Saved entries
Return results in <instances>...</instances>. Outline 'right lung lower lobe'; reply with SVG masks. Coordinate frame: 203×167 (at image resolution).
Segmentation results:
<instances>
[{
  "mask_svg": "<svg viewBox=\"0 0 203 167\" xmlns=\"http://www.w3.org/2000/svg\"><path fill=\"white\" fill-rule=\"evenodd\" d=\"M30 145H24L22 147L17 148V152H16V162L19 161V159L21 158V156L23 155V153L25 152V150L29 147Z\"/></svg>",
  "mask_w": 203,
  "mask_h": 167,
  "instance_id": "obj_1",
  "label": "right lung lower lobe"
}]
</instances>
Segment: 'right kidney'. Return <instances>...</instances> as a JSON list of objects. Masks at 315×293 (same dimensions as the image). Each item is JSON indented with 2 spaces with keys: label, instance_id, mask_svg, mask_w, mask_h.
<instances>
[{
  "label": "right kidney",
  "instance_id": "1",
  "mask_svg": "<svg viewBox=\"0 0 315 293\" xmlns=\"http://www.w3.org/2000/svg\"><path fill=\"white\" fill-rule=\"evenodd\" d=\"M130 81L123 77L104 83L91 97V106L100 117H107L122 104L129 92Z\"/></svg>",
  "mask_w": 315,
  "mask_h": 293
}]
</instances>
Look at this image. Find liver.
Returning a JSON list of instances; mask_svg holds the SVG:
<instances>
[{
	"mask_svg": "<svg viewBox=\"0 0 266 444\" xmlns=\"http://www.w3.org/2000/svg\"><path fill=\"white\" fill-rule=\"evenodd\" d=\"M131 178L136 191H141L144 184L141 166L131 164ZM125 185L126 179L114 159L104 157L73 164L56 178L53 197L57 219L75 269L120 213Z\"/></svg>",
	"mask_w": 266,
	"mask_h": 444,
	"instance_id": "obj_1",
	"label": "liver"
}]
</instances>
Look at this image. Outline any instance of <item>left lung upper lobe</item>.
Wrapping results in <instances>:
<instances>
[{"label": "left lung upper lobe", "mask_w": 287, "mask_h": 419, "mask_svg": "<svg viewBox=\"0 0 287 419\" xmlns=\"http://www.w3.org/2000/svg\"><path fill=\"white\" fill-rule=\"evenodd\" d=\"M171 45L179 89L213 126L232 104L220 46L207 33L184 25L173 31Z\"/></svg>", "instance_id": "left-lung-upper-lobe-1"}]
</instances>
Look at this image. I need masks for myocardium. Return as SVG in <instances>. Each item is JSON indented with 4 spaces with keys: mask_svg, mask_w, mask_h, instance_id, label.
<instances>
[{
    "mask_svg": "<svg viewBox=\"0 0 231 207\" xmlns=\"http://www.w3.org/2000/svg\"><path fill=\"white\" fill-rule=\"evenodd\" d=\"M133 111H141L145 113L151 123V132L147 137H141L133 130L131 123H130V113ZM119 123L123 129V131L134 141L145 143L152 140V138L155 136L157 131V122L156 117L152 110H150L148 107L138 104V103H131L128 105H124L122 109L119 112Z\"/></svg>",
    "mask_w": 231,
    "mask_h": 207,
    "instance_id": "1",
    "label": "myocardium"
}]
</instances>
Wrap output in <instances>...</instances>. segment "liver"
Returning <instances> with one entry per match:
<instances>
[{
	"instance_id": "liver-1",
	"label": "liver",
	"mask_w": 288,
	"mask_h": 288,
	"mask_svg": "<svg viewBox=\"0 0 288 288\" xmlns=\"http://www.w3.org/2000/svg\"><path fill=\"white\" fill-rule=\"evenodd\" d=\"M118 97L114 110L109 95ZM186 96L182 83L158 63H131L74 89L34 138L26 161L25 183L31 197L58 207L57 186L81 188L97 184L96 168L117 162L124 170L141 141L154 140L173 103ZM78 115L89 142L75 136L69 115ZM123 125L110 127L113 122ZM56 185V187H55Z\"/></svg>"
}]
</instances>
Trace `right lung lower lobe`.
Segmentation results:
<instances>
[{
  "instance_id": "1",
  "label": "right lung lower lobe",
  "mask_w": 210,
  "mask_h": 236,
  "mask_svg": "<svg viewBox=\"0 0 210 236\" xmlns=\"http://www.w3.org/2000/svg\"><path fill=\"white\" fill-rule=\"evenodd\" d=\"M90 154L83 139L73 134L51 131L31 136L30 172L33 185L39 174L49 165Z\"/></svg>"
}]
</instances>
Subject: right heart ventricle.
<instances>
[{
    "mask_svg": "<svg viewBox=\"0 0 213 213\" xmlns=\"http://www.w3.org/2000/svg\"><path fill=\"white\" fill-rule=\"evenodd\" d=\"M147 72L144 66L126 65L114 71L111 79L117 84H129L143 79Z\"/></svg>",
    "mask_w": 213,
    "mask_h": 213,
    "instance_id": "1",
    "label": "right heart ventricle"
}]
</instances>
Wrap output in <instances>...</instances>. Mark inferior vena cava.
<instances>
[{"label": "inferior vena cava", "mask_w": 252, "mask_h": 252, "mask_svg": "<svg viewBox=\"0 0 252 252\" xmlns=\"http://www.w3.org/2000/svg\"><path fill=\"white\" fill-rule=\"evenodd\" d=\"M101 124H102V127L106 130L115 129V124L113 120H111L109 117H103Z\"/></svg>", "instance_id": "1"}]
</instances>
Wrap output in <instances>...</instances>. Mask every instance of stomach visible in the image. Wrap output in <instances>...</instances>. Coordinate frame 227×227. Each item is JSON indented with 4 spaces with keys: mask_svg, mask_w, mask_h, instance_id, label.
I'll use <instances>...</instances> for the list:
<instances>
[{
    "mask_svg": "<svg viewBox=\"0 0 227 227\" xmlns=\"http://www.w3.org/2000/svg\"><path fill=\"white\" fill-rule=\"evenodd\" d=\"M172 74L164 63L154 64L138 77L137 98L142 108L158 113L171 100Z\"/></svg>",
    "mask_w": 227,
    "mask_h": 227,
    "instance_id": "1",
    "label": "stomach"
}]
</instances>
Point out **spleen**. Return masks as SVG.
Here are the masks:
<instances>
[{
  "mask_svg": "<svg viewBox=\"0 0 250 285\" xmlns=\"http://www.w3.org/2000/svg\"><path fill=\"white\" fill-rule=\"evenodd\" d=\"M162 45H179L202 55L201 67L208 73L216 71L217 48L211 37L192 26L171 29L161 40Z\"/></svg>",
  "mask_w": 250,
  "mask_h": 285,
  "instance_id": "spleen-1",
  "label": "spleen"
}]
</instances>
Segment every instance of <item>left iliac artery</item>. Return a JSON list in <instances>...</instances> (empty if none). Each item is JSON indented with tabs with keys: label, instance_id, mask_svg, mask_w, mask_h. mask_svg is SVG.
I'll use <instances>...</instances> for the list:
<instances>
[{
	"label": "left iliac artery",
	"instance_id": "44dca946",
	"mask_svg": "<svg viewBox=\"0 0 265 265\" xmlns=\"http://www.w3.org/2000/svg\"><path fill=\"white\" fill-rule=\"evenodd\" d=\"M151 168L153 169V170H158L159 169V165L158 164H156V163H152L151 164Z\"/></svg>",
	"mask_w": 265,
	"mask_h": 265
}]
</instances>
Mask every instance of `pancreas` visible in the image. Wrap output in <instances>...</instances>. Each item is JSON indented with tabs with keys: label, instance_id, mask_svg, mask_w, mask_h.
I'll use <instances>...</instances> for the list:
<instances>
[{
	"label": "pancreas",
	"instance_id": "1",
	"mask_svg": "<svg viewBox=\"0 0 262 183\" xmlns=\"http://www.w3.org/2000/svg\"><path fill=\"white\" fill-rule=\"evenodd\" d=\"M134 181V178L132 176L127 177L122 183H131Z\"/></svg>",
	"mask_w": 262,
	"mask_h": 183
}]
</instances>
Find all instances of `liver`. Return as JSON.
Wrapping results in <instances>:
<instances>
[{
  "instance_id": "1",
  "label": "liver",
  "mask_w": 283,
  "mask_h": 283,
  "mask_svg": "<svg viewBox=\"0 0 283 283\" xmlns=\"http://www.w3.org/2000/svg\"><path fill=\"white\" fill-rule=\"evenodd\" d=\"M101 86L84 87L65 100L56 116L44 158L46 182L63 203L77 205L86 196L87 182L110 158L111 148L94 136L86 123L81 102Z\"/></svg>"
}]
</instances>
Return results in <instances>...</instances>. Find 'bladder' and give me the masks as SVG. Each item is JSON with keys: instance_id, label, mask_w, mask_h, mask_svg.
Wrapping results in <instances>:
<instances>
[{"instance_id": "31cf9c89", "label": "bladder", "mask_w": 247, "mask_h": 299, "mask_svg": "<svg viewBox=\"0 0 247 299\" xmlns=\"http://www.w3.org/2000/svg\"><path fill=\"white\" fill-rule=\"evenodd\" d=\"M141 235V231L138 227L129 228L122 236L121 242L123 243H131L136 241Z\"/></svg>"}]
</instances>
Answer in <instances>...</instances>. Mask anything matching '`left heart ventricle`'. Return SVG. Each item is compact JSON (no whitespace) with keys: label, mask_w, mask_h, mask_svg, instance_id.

◆ **TASK DIRECTIONS**: Emit verbatim the lines running from the one with "Return results in <instances>...</instances>. Find" through the last line of the data, both endpoints inclusive.

◆ **ANSWER FOR THIS EXERCISE**:
Return results in <instances>...</instances>. Find 'bladder' and give me the masks as SVG. Each item is JSON with keys: instance_id, label, mask_w, mask_h, mask_svg.
Wrapping results in <instances>:
<instances>
[{"instance_id": "31cf9c89", "label": "bladder", "mask_w": 247, "mask_h": 299, "mask_svg": "<svg viewBox=\"0 0 247 299\" xmlns=\"http://www.w3.org/2000/svg\"><path fill=\"white\" fill-rule=\"evenodd\" d=\"M141 235V231L138 227L129 228L122 236L121 242L123 243H131L136 241Z\"/></svg>"}]
</instances>
Answer in <instances>...</instances>. Mask anything matching '`left heart ventricle`'. Return SVG. Each item is compact JSON (no whitespace) with keys: label, mask_w, mask_h, mask_svg, instance_id.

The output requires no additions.